Frog disease continues to spread

Chytridiomycosis, the fungal disease responsible in the disappearance of frog populations around the world, has been found in the last disease-free region of Central America
When Doug Woodhams, a research associate at the Smithsonian Tropical Research Institute, tested 49 frogs at a site bordering Darien National Park, a World Heritage site in Panama, in 2007, none tested positive for the disease. However, similar tests carried out last year on 93 frogs resulted in a two per cent infection rate.

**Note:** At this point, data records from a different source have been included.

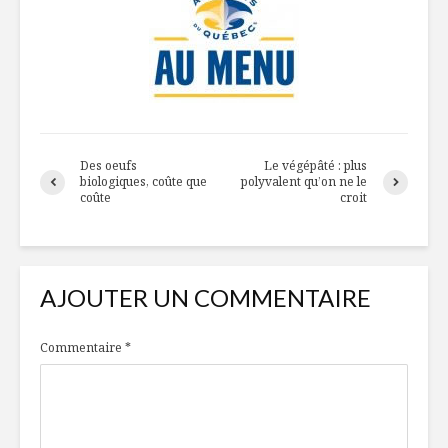
Des oeufs
Le végépâté : plus
biologiques, coûte que
polyvalent qu’on ne le
coûte
croit
AJOUTER UN COMMENTAIRE
Commentaire
*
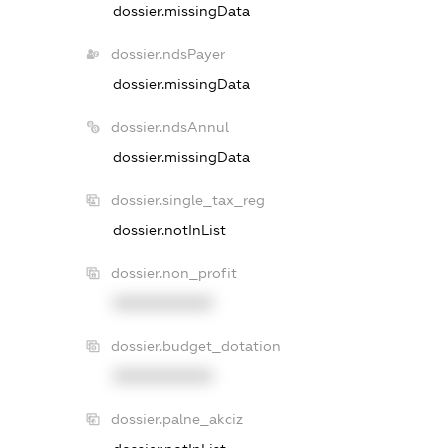
dossier.missingData
dossier.ndsPayer
dossier.missingData
dossier.ndsAnnul
dossier.missingData
dossier.single_tax_reg
dossier.notInList
dossier.non_profit
XXXXXXXXXX
dossier.budget_dotation
XXXXXXXXXX
dossier.palne_akciz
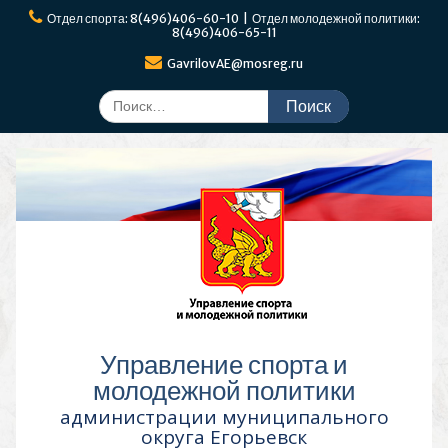
Перейти
Отдел спорта: 8(496)406-60-10 | Отдел молодежной политики:
к
8(496)406-65-11
содержимому
GavrilovAE@mosreg.ru
Поиск
по:
Управление спорта и
молодежной политики
администрации муниципального
округа Егорьевск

‘Finding chytridiomycosis on frogs at a site bordering the Darien happened much sooner than anyone predicted,’ Woodhams said. ‘The unrelenting and extremely fast-paced spread of this fungus is alarming.’ Within five months of the disease arriving at El Cope in western Panama, half of the local frog species and 80 per cent of the individuals had disappeared. Globally, it’s believed that the disease has been at least partially responsible for the disappearance of 94 of the 120 species thought to have gone extinct since 1980.

The Panama Amphibian Rescue and Conservation Project, a consortium of nine US and Panamanian institutions that aims to rescue 20 species of frog in imminent danger of extinction, has already established captive colonies of two species endemic to the Darien region – the Pirre harlequin frog and the Toad Mountain harlequin frog.